Nodes are sized by haplotype frequency. Detailed labels such as frequency and species membership appear on hover to avoid covering the graph.

Species Separation

Projects samples using a pairwise distance matrix so species grouping and outliers can be assessed visually.

Primer design and validation

When enabled, MarkerSeek searches conserved flanks, calls primer3, tests each primer pair by in-silico PCR across samples, and scores successful amplicons.

  • Primer availability depends on conserved flanks, primer3 constraints, tolerated mismatches, and cross-sample amplification success.
  • primers.tsv reports primer sequences, melting temperatures, GC content, primer3 penalty, amplicon length summaries, success rate, and primer score.
  • A high candidate-marker score does not guarantee primer success; primer screening is a separate practical constraint.

Reporting recommendations

For manuscript-style reporting, describe the input dataset, reference choice, sliding-window settings, hotspot rule, primer-design status, and how missing within-species diagnostics were handled.

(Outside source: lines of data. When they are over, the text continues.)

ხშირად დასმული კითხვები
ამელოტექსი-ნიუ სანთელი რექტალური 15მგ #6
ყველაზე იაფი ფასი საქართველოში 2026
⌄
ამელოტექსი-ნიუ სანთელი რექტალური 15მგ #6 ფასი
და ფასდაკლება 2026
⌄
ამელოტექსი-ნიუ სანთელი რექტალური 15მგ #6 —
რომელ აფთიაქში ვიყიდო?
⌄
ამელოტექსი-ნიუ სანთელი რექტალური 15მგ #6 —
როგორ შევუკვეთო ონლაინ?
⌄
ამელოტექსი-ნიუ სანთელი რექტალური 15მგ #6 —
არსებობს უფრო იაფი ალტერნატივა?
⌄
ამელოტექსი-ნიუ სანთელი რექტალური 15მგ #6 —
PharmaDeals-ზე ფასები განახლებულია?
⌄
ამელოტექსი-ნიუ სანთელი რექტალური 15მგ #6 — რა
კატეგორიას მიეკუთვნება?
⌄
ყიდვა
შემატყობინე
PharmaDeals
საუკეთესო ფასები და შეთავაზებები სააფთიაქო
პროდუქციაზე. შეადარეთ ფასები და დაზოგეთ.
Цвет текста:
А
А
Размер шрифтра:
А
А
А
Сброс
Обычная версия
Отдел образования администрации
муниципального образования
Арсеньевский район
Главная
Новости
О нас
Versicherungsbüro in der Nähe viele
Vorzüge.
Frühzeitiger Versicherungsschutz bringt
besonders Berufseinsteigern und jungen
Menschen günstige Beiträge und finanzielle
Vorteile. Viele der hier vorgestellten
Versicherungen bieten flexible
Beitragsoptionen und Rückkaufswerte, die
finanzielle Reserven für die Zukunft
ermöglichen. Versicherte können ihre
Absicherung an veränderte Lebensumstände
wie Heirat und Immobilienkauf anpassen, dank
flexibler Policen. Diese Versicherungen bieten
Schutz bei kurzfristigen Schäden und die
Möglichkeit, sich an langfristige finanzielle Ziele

Report itemRecommended content
DatasetNumber of plastomes, taxon coverage, file source, and selected reference.
Analysis settingsHotspot window and step, hotspot selection mode, similarity window and step, and primer-design settings.
Candidate evidenceLabel, region, length, Pi, variable sites, haplotype count, alignment reliability, primer availability, and MarkerSeek score.
Missing diagnosticsState that within-species metrics were reported as NA when the dataset lacked intraspecific data, such as two or more samples from the same species, or lacked enough valid within-species pairwise distances.

FAQ

Why are some diagnostics NA?

nearest_neighbor_discrimination and barcoding_gap require intraspecific data. They are reported as NA when no species has at least two samples, or when the alignment does not provide enough valid within-species pairwise distances to estimate the statistic. These metrics need at least one species represented by two or more samples, because MarkerSeek must compare distances among samples from the same species. For example, barcoding gap uses the maximum intraspecific distance, and nearest-neighbor discrimination checks whether a sample's closest sequence includes a conspecific sample. If every species has only one sample, those intraspecific comparisons do not exist.

Related within-species diagnostics, including intraspecific divergence and misclassification risk, follow the same rule. In candidate_marker_features.tsv, these cells remain NA; the web table and this FAQ provide the reason without adding extra columns to the data file.

Why are some rows present in the downloadable table but not in Candidate markers?

The downloadable feature table includes the broader feature inventory. The web Candidate markers table focuses on Pi-plot hotspot labels and top-scoring candidates with interactive detail payloads.

How long are jobs retained?

Ordinary jobs are retained for 7 days. The bundled example job is permanent.

Can I use the score as the only selection criterion?

No. Use the score as a ranking aid, then inspect Pi shape, alignment reliability, haplotypes, species separation, and primer results before selecting markers for validation.